2 pounds ground beef
2 cups diced onions
Two 15 1/2-ounce cans pinto beans
One 15 1/2-ounce can pink kidney beans
One 15 1/4-ounce can whole kernel corn, drained
One 14 1/2-ounce can Mexican-style stewed tomatoes
One 14 1/2-ounce can diced tomatoes
One 14 1/2-ounce can tomatoes with chiles
Two 4 1/2-ounce cans diced green chiles
One 4.6-ounce can black olives, drained and sliced, optional
1/2 cup green olives, sliced, optional
One 1 1/4-ounce package taco seasoning mix
One 1-ounce package ranch salad dressing mix
Corn chips, for serving
Sour cream, for garnish
Grated cheese, for garnish
Chopped green onions, for garnish
Pickled jalapenos, for garnish
Brown the ground beef and onions in a large skillet; drain the excess fat, then transfer the browned beef and onions to a large slow cooker or a stockpot.
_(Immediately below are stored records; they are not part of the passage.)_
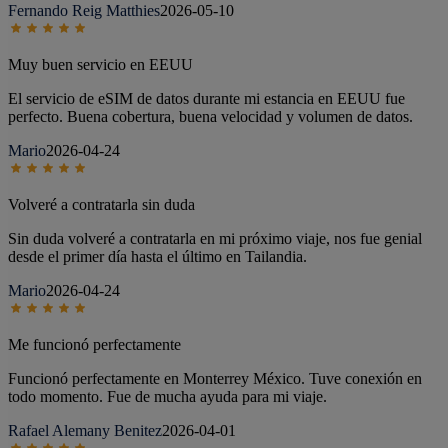
Fernando Reig Matthies
2026-05-10
Muy buen servicio en EEUU
El servicio de eSIM de datos durante mi estancia en EEUU fue
perfecto. Buena cobertura, buena velocidad y volumen de datos.
Mario
2026-04-24
Volveré a contratarla sin duda
Sin duda volveré a contratarla en mi próximo viaje, nos fue genial
desde el primer día hasta el último en Tailandia.
Mario
2026-04-24
Me funcionó perfectamente
Funcionó perfectamente en Monterrey México. Tuve conexión en
todo momento. Fue de mucha ayuda para mi viaje.
Rafael Alemany Benitez
2026-04-01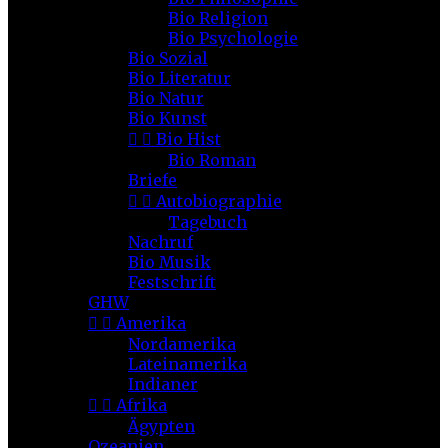
Bio Religion
Bio Psychologie
Bio Sozial
Bio Literatur
Bio Natur
Bio Kunst


Bio Hist
Bio Roman
Briefe


Autobiographie
Tagebuch
Nachruf
Bio Musik
Festschrift
GHW


Amerika
Nordamerika
Lateinamerika
Indianer


Afrika
Ägypten
Ozeanien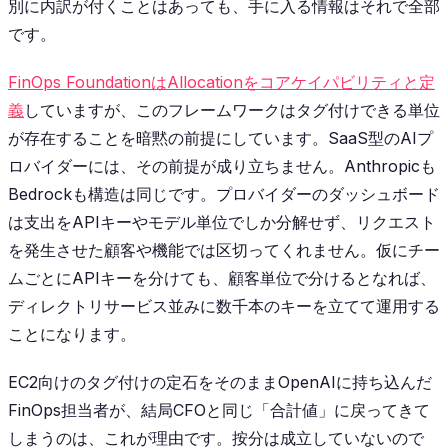
別に内訳が付くことはあっても、手に入る情報はそれで全部
です。
FinOps FoundationはAllocationをコアケイパビリティと定
義
していますが、このフレームワークはタグ付けできる単位
が存在することを暗黙の前提にしています。SaaS型のAIプ
ロバイダーには、その前提が成り立ちません。Anthropicも
Bedrockも構造は同じです。プロバイダーのダッシュボード
は支出をAPIキーやモデル単位でしか分解せず、リクエスト
を発生させた顧客や機能では区切ってくれません。仮にチー
ムごとにAPIキーを分けても、顧客単位で分けるとなれば、
ディレクトリサービス並みに数千本のキーを立てて運用する
ことになります。
EC2向けのタグ付けの定石をそのままOpenAIに持ち込んだ
FinOps担当者が、結局CFOと同じ「合計値」に戻ってきて
しまうのは、これが理由です。按分は成立していないので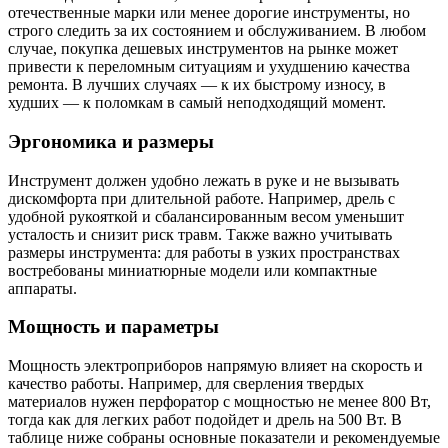
отечественные марки или менее дорогие инструменты, но
строго следить за их состоянием и обслуживанием. В любом
случае, покупка дешевых инструментов на рынке может
привести к переломным ситуациям и ухудшению качества
ремонта. В лучших случаях — к их быстрому износу, в
худших — к поломкам в самый неподходящий момент.
Эргономика и размеры
Инструмент должен удобно лежать в руке и не вызывать
дискомфорта при длительной работе. Например, дрель с
удобной рукояткой и сбалансированным весом уменьшит
усталость и снизит риск травм. Также важно учитывать
размеры инструмента: для работы в узких пространствах
востребованы миниатюрные модели или компактные
аппараты.
Мощность и параметры
Мощность электроприборов напрямую влияет на скорость и
качество работы. Например, для сверления твердых
материалов нужен перфоратор с мощностью не менее 800 Вт,
тогда как для легких работ подойдет и дрель на 500 Вт. В
таблице ниже собраны основные показатели и рекомендуемые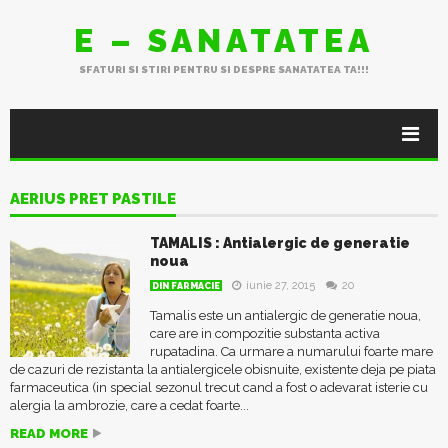
E – SANATATEA
SFATURI SI STIRI PENTRU SI DESPRE SANATATEA TA!!!
AERIUS PRET PASTILE
TAMALIS : Antialergic de generatie
noua
iunie 27, 2015
20
DIN FARMACIE
Tamalis este un antialergic de generatie noua,
care are in compozitie substanta activa
rupatadina. Ca urmare a numarului foarte mare
de cazuri de rezistanta la antialergicele obisnuite, existente deja pe piata
farmaceutica (in special sezonul trecut cand a fost o adevarat isterie cu
alergia la ambrozie, care a cedat foarte...
READ MORE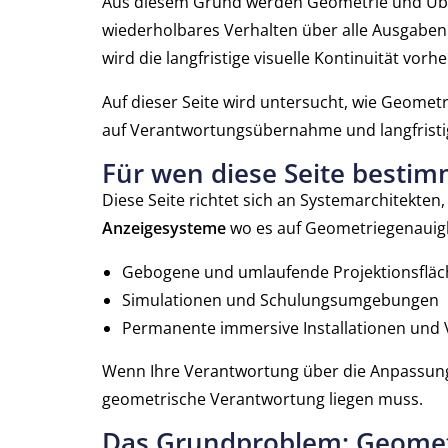
Aus diesem Grund werden Geometrie und Über
wiederholbares Verhalten über alle Ausgaben
wird die langfristige visuelle Kontinuität vo
Auf dieser Seite wird untersucht, wie Geome
auf Verantwortungsübernahme und langfrist
Für wen diese Seite bestimm
Diese Seite richtet sich an Systemarchitekten
Anzeigesysteme
wo es auf Geometriegenauigke
Gebogene und umlaufende Projektionsflä
Simulationen und Schulungsumgebungen
Permanente immersive Installationen und 
Wenn Ihre Verantwortung über die Anpassun
geometrische Verantwortung liegen muss.
Das Grundproblem: Geometr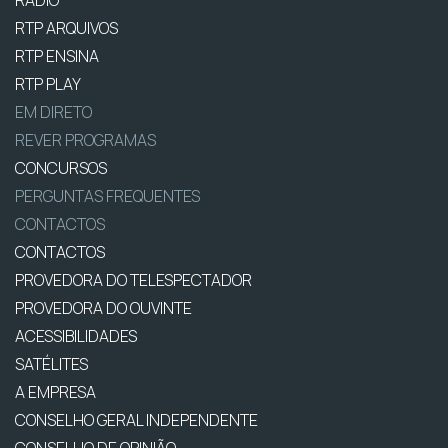
RTP ARQUIVOS
RTP ENSINA
RTP PLAY
EM DIRETO
REVER PROGRAMAS
CONCURSOS
PERGUNTAS FREQUENTES
CONTACTOS
CONTACTOS
PROVEDORA DO TELESPECTADOR
PROVEDORA DO OUVINTE
ACESSIBILIDADES
SATÉLITES
A EMPRESA
CONSELHO GERAL INDEPENDENTE
CONSELHO DE OPINIÃO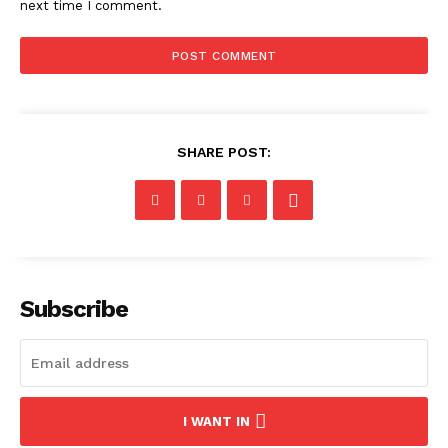
next time I comment.
SHARE POST:
Subscribe
I WANT IN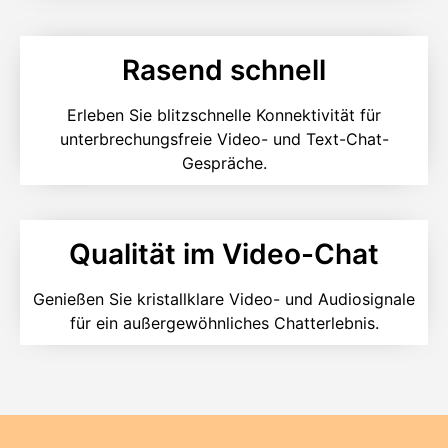
Rasend schnell
Erleben Sie blitzschnelle Konnektivität für
unterbrechungsfreie Video- und Text-Chat-
Gespräche.
Qualität im Video-Chat
Genießen Sie kristallklare Video- und Audiosignale
für ein außergewöhnliches Chatterlebnis.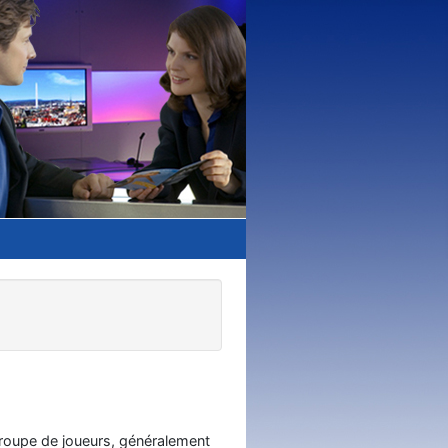
groupe de joueurs, généralement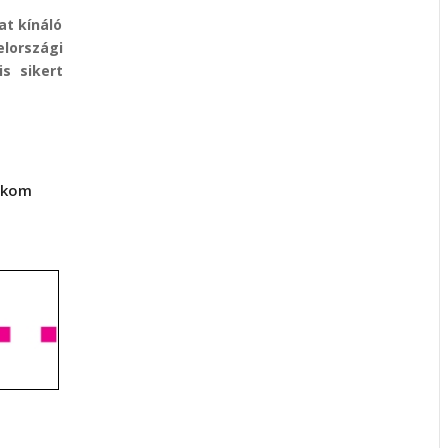
t kínáló
országi
s sikert
lekom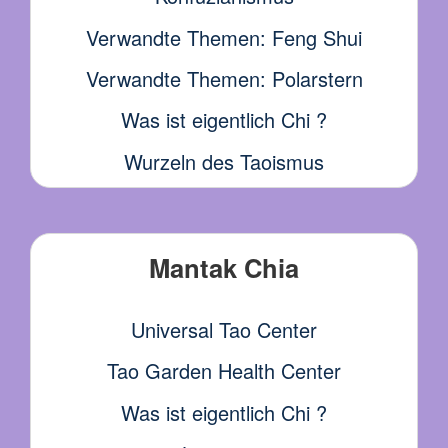
Verwandte Themen: Feng Shui
Verwandte Themen: Polarstern
Was ist eigentlich Chi ?
Wurzeln des Taoismus
Mantak Chia
Universal Tao Center
Tao Garden Health Center
Was ist eigentlich Chi ?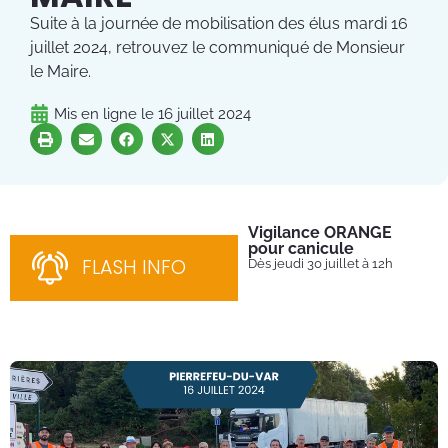
Suite à la journée de mobilisation des élus mardi 16
juillet 2024, retrouvez le communiqué de Monsieur
le Maire.
Mis en ligne le
16 juillet 2024
Vigilance ORANGE
Pl
pour canicule
Ins
nom
FLASH INFO
Dès jeudi 30 juillet à 12h
bén
néc
cha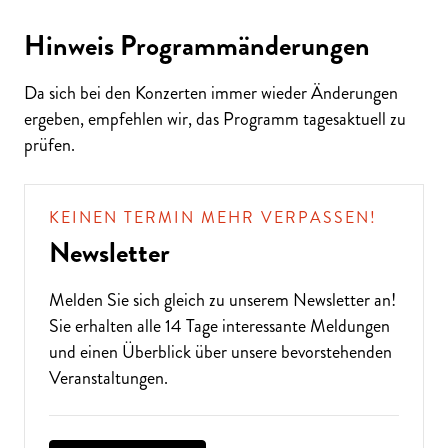
Hinweis Programmänderungen
Da sich bei den Konzerten immer wieder Änderungen
ALTE MUSIK BIS ZEITGENÖSSISCH
ergeben, empfehlen wir, das Programm tagesaktuell zu
LIEBEN SIE DIE OPER?
prüfen.
KEINEN TERMIN MEHR VERPASSEN!
Newsletter
Melden Sie sich gleich zu unserem
Newsletter
an!
Sie erhalten alle 14 Tage interessante Meldungen
und einen Überblick über unsere bevorstehenden
Veranstaltungen.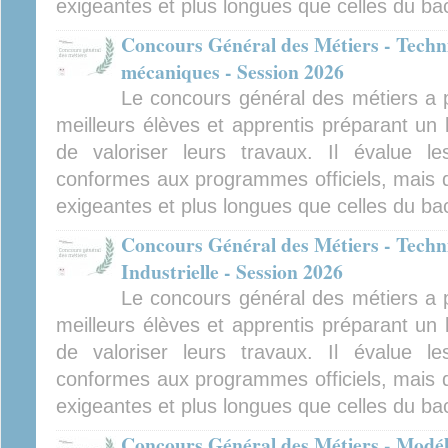
exigeantes et plus longues que celles du bac
Concours Général des Métiers - Techni
mécaniques - Session 2026
Le concours général des métiers a po
meilleurs élèves et apprentis préparant un 
de valoriser leurs travaux. Il évalue l
conformes aux programmes officiels, mais d
exigeantes et plus longues que celles du bac
Concours Général des Métiers - Techn
Industrielle - Session 2026
Le concours général des métiers a po
meilleurs élèves et apprentis préparant un 
de valoriser leurs travaux. Il évalue l
conformes aux programmes officiels, mais d
exigeantes et plus longues que celles du bac
Concours Général des Métiers - Modéli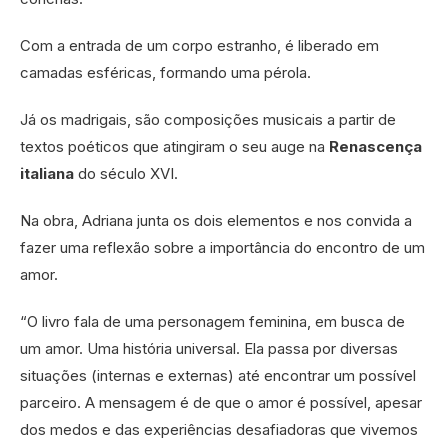
Com a entrada de um corpo estranho, é liberado em
camadas esféricas, formando uma pérola.
Já os madrigais, são composições musicais a partir de
textos poéticos que atingiram o seu auge na
Renascença
italiana
do século XVI.
Na obra, Adriana junta os dois elementos e nos convida a
fazer uma reflexão sobre a importância do encontro de um
amor.
“O livro fala de uma personagem feminina, em busca de
um amor. Uma história universal. Ela passa por diversas
situações (internas e externas) até encontrar um possível
parceiro. A mensagem é de que o amor é possível, apesar
dos medos e das experiências desafiadoras que vivemos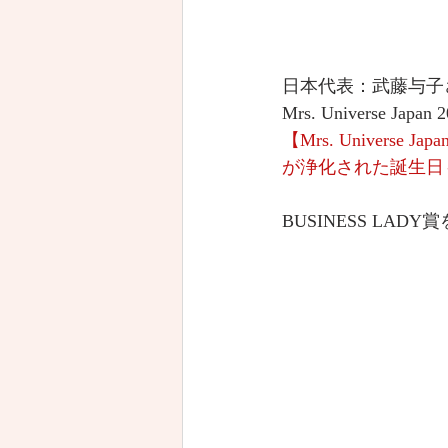
日本代表：武藤与子
Mrs. Universe Japan 
【Mrs. Universe J
が浄化された誕生日～｜B
BUSINESS LAD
Add the beans, corn, tomatoes, green chiles, black olives, green olives, taco seasoning, and ranch dressing mix, and cook in a slow cooker on low for 6 to 8 hours or simmer over low heat for about 1 hour in a pot on the stove. To serve, place a few corn chips in each bowl and ladle soup over them. Top with sour cream, cheese, green onions and jalapenos.